Esos eran los sonidos de un ayudante muy expresivo.
En ese momento estaba afuera chillando mientras el señor dragón “demostraba” que valoraba el tiempo de Riley lo suficiente como para acortar la duración que les llevaría llegar al santuario.
Pura patraña.
Porque en realidad, los guardias elfos les habían dicho claramente que no.
La aguja iba a someterse a lo que ellos llamaban una purga de maná al día siguiente, y afirmaron que no podían, en buena conciencia, permitir que nadie entrara sabiendo que quedarían encerrados una vez que comenzara la purga de maná.
Durante toda la explicación, los ojos de Riley se habían ido abriendo cada vez más, porque ni una sola parte sonaba bien para él.
Pero para su total incredulidad, Kael había insistido en que entrarían de todos modos.
Riley incluso había tratado, desesperadamente, de argumentar que estaba perfectamente bien sin tener que volver allí.
Pero al gran lagarto dorado aparentemente no le importaba su opinión.
En cambio, Kael lo había interrumpido con un seco:
—No tenemos intención de quedarnos todo el día, así que la purga de mañana no importa.
Los guardias parecían querer seguir discutiendo, pero realmente, frente a la mirada de Kael, ¿quién en su sano juicio podría seguir insistiendo?
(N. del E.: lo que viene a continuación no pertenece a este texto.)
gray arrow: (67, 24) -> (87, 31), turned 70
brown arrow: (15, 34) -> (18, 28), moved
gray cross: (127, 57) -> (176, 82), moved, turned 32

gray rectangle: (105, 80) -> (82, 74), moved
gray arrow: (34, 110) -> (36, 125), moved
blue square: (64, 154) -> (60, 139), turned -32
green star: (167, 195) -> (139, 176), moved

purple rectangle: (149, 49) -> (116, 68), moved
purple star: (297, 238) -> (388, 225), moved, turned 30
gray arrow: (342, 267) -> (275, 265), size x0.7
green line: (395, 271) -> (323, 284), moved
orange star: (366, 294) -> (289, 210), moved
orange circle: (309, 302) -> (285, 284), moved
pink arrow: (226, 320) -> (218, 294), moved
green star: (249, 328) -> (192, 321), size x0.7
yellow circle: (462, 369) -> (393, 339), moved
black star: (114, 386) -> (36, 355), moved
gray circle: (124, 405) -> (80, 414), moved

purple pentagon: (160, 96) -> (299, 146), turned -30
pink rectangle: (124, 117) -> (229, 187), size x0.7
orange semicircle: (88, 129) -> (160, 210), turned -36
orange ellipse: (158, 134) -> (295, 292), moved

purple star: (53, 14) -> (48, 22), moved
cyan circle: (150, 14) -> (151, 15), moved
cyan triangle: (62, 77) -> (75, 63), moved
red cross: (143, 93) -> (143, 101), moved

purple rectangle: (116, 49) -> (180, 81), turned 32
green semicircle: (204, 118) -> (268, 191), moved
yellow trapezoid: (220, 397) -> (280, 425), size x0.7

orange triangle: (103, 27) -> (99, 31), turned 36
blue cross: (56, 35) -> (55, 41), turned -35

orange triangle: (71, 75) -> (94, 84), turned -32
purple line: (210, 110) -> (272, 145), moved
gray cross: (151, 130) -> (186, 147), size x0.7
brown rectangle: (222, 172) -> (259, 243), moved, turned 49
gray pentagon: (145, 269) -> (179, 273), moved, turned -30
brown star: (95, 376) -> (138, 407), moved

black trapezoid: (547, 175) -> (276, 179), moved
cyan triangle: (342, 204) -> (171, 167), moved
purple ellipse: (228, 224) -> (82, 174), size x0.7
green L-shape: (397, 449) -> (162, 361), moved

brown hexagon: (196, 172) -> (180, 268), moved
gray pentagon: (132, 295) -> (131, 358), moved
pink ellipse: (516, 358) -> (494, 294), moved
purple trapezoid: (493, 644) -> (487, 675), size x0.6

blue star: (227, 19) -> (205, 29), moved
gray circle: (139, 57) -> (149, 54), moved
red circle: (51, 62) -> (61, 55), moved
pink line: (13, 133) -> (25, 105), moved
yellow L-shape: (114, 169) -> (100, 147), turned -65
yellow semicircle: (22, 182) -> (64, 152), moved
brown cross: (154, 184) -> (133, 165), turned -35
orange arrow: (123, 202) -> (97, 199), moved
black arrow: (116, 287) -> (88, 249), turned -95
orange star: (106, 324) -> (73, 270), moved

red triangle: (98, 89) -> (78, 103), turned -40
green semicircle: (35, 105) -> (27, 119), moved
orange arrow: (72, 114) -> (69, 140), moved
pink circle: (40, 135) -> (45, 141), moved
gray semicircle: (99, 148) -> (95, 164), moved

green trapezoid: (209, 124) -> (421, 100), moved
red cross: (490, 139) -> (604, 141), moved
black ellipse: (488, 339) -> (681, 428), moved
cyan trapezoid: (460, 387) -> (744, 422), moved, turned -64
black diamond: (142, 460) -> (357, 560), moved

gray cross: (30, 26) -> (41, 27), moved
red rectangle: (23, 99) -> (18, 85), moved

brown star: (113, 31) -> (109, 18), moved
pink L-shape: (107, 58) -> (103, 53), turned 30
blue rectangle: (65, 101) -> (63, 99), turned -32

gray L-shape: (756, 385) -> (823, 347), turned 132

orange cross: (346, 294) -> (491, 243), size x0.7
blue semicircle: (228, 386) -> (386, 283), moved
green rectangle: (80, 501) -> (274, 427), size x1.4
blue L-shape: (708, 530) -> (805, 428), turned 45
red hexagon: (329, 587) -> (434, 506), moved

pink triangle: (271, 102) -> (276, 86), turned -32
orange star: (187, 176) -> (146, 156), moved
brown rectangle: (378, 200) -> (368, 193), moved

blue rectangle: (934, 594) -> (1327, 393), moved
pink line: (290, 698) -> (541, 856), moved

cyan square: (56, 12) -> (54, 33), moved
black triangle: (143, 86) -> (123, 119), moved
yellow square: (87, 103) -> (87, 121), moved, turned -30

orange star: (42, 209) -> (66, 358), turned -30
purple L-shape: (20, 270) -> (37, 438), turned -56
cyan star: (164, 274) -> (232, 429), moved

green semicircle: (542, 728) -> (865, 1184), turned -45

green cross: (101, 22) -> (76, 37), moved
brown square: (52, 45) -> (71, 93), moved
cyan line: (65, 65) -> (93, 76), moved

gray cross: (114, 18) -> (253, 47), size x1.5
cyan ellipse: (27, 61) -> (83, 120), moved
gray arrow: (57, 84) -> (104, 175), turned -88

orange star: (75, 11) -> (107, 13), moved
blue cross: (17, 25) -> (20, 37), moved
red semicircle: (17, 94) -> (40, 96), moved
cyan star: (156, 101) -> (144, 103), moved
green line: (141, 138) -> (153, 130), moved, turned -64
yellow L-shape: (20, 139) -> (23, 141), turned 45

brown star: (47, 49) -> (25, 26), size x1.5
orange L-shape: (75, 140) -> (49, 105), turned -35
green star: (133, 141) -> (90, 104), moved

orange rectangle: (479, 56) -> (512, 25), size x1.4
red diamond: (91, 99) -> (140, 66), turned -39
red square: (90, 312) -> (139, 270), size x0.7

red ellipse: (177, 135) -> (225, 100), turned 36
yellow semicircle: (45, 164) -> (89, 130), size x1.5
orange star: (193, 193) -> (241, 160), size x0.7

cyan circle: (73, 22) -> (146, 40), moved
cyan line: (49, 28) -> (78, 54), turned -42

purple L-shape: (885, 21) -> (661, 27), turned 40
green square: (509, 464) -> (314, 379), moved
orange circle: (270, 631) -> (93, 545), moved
Y así fue como Riley se encontró en su actual situación de gritos, porque aparentemente, Kael tenía su propia definición de “recorrido rápido”.
La cámara central de la aguja se extendía ante ellos, un hueco de altura imposible, vasto y cavernoso, abierto desde la planta baja hasta la plataforma justo debajo del santuario.
Era el tipo de diseño que inspiraba asombro a primera vista, pero en este momento, todo lo que Riley podía pensar era: «¿Qué nuevo infierno es este?»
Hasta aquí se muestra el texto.